**ABOUT THIS EXERCISE:** Lines holding the word "veja": how many does the material below have? Answer with nothing but the number.

**PROVIDED RECORDS:**
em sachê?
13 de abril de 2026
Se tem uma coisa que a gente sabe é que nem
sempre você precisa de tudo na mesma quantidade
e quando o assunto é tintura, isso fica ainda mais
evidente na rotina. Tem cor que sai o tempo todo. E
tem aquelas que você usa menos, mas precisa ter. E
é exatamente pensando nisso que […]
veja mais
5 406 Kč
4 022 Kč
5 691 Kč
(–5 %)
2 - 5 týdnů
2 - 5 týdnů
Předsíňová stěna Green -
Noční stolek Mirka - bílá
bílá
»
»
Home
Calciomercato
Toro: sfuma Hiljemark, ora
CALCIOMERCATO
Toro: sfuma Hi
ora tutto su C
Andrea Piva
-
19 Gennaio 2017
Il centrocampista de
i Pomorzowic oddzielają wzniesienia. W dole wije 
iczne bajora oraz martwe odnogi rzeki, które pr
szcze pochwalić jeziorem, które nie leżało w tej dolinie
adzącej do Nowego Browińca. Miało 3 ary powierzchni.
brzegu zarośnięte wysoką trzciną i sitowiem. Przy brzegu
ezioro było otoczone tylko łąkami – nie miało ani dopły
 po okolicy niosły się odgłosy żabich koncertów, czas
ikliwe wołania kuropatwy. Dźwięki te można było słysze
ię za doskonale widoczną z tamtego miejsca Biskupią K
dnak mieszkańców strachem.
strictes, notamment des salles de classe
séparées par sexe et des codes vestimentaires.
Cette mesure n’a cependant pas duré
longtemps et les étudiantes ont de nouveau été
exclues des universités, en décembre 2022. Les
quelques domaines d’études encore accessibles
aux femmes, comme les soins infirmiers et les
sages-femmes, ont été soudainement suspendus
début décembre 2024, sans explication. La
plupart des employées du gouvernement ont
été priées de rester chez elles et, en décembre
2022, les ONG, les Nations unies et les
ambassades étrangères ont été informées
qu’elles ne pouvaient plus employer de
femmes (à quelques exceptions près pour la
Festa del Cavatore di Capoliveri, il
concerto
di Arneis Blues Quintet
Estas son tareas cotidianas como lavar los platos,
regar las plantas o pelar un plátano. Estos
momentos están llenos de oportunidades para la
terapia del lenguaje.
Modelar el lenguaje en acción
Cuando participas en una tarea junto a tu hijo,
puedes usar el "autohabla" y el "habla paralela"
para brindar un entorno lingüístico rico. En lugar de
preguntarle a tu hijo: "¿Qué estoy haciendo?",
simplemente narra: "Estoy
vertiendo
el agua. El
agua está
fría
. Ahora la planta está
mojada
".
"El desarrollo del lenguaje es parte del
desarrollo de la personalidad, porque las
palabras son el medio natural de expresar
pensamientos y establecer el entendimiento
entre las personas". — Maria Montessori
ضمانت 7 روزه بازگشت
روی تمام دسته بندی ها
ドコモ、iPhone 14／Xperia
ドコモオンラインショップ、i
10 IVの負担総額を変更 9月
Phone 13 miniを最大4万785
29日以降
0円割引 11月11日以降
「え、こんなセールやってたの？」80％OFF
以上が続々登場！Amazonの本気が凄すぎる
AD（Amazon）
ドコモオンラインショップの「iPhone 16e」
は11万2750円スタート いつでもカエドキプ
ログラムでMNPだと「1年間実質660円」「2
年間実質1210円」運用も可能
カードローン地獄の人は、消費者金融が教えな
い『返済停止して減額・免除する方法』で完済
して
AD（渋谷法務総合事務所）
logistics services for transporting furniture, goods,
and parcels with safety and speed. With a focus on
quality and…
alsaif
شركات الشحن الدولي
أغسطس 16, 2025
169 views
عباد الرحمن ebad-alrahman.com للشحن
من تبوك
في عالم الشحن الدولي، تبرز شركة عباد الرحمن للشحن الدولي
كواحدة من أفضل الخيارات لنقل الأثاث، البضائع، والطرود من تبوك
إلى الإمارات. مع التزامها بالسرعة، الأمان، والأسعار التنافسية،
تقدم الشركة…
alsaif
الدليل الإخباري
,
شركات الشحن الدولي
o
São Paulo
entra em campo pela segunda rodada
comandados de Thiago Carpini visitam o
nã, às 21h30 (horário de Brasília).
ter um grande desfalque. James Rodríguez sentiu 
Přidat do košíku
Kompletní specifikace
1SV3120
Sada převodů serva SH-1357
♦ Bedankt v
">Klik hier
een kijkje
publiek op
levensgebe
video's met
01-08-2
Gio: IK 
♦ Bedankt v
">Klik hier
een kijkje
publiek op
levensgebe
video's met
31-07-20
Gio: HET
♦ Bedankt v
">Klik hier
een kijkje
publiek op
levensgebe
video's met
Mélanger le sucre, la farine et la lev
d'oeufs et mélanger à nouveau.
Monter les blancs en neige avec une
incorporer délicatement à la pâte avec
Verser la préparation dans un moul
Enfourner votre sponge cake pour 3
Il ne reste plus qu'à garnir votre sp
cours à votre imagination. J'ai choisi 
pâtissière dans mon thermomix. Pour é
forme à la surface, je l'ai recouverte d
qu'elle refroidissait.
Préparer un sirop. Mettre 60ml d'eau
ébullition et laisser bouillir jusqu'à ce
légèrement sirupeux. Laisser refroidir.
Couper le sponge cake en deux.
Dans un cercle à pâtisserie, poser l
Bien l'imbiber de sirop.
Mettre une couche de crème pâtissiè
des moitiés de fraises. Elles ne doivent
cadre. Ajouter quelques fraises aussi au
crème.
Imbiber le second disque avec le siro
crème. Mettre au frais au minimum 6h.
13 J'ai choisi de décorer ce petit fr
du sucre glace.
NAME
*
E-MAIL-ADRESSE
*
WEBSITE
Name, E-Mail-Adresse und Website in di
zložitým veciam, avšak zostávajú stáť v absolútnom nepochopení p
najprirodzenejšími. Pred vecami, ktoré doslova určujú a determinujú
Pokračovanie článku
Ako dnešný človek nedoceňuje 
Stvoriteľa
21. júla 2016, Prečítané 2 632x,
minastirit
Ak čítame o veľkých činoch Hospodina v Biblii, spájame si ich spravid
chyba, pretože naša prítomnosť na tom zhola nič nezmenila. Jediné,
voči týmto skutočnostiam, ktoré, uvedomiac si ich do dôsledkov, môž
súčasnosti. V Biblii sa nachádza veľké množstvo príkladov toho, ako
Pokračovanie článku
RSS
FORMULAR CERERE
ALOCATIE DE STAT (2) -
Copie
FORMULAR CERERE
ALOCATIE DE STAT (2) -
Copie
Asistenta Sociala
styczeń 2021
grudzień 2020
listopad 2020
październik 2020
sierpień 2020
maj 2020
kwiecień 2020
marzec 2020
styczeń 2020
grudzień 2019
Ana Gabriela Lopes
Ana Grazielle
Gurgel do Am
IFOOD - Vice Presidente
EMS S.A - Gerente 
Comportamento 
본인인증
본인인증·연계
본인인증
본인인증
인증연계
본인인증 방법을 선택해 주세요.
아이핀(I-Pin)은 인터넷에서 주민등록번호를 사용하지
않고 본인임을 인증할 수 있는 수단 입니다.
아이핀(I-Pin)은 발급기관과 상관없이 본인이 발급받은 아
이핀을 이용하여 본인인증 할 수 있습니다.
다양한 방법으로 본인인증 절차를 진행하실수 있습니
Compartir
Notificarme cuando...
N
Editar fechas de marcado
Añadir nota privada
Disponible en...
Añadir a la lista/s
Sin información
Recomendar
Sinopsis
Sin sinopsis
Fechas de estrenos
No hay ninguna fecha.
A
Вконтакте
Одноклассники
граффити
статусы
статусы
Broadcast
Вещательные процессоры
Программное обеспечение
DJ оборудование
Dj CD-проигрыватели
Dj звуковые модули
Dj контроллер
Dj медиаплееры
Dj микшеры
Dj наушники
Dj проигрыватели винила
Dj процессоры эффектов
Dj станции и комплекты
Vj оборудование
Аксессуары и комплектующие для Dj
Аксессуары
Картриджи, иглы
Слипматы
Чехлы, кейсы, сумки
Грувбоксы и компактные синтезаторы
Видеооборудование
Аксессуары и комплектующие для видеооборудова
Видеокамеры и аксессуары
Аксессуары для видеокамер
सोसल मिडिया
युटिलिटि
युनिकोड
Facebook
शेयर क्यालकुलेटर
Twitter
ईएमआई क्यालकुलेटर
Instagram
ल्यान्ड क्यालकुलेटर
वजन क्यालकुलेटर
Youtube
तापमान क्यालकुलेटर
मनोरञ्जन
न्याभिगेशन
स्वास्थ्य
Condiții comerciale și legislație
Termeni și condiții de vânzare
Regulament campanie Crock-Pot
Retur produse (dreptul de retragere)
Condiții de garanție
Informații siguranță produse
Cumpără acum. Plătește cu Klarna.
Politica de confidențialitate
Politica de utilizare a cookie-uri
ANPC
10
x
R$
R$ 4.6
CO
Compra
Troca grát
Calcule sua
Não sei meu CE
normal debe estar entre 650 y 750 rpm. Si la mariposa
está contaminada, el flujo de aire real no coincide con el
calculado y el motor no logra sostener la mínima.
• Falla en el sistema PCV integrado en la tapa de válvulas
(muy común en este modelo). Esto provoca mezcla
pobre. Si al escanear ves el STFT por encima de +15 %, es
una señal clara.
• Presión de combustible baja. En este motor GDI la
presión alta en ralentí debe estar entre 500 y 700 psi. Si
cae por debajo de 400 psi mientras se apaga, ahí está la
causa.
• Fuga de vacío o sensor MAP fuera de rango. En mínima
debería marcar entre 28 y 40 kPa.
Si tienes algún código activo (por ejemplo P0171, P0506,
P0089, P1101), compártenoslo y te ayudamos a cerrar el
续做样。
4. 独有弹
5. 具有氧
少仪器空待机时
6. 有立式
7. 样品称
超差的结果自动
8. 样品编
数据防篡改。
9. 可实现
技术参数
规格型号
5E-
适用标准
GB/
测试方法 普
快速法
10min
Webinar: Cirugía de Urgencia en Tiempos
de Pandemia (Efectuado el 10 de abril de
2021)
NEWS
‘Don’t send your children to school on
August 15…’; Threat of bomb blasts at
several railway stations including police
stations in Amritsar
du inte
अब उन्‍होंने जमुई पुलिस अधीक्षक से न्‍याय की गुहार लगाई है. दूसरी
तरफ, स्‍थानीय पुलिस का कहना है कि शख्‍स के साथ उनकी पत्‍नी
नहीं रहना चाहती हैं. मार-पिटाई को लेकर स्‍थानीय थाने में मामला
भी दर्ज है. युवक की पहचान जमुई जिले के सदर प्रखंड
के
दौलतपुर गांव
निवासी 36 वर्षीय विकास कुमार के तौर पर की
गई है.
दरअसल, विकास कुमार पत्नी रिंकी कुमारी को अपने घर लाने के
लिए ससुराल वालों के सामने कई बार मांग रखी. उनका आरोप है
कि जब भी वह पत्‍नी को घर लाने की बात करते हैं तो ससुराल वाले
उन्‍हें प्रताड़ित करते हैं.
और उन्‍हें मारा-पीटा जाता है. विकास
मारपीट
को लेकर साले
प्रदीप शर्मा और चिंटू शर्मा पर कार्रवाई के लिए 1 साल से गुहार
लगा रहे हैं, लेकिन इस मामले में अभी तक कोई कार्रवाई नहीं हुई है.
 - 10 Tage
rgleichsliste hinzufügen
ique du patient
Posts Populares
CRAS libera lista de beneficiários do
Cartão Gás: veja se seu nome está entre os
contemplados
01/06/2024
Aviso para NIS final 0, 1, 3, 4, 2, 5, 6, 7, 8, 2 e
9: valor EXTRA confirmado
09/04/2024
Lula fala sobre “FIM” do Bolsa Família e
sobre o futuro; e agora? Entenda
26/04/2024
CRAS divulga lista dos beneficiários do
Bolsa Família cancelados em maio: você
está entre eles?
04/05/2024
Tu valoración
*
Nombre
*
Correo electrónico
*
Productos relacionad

**EXERCISE SOLUTION:** 2